## What the task requires
Once the pictures are set aside, reproduce all of the records exactly.

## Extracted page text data
________

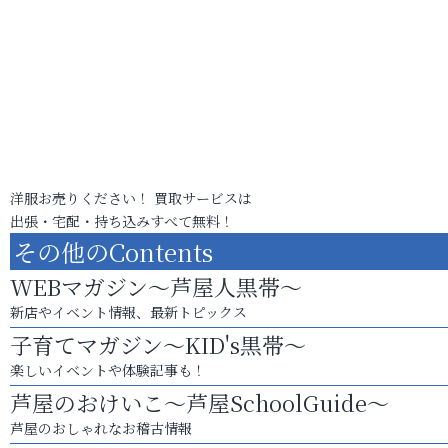
洋服お売りください！ 買取サービスは
出張・宅配・持ち込みすべて無料！
その他のContents
WEBマガジン～芦屋人黒帯～
新店やイベント情報、最新トピックス
子育てマガジン～KID's黒帯～
楽しいイベントや体験記事も！
芦屋のおけいこ～芦屋SchoolGuide～
芦屋のおしゃれなお稽古情報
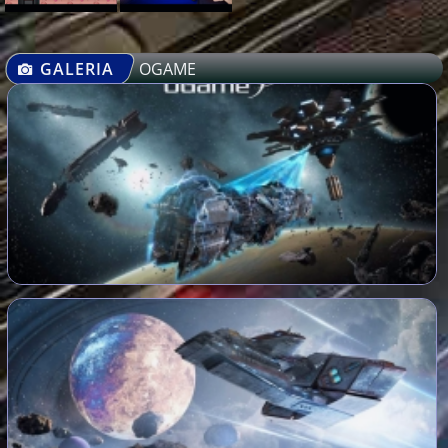
GALERIA
OGAME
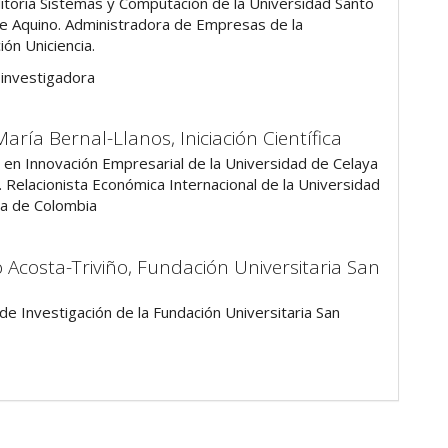
itoria Sistemas y Computación de la Universidad Santo
 Aquino. Administradora de Empresas de la
ón Uniciencia.
investigadora
María Bernal-Llanos,
Iniciación Científica
 en Innovación Empresarial de la Universidad de Celaya
. Relacionista Económica Internacional de la Universidad
a de Colombia
 Acosta-Triviño,
Fundación Universitaria San
de Investigación de la Fundación Universitaria San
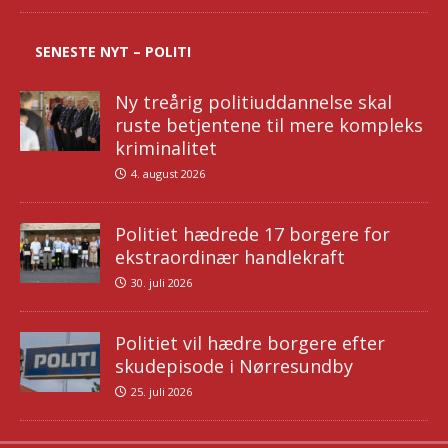
SENESTE NYT – POLITI
Ny treårig politiuddannelse skal
ruste betjentene til mere kompleks
kriminalitet
4. august 2026
Politiet hædrede 17 borgere for
ekstraordinær handlekraft
30. juli 2026
Politiet vil hædre borgere efter
skudepisode i Nørresundby
25. juli 2026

________

## Result
洋服お売りください！ 買取サービスは
出張・宅配・持ち込みすべて無料！
その他のContents
WEBマガジン～芦屋人黒帯～
新店やイベント情報、最新トピックス
子育てマガジン～KID's黒帯～
楽しいイベントや体験記事も！
芦屋のおけいこ～芦屋SchoolGuide～
芦屋のおしゃれなお稽古情報
GALERIA
OGAME
itoria Sistemas y Computación de la Universidad Santo
 Aquino. Administradora de Empresas de la
ón Uniciencia.
investigadora
María Bernal-Llanos,
Iniciación Científica
 en Innovación Empresarial de la Universidad de Celaya
. Relacionista Económica Internacional de la Universidad
a de Colombia
 Acosta-Triviño,
Fundación Universitaria San
de Investigación de la Fundación Universitaria San
SENESTE NYT – POLITI
Ny treårig politiuddannelse skal
ruste betjentene til mere kompleks
kriminalitet
4. august 2026
Politiet hædrede 17 borgere for
ekstraordinær handlekraft
30. juli 2026
Politiet vil hædre borgere efter
skudepisode i Nørresundby
25. juli 2026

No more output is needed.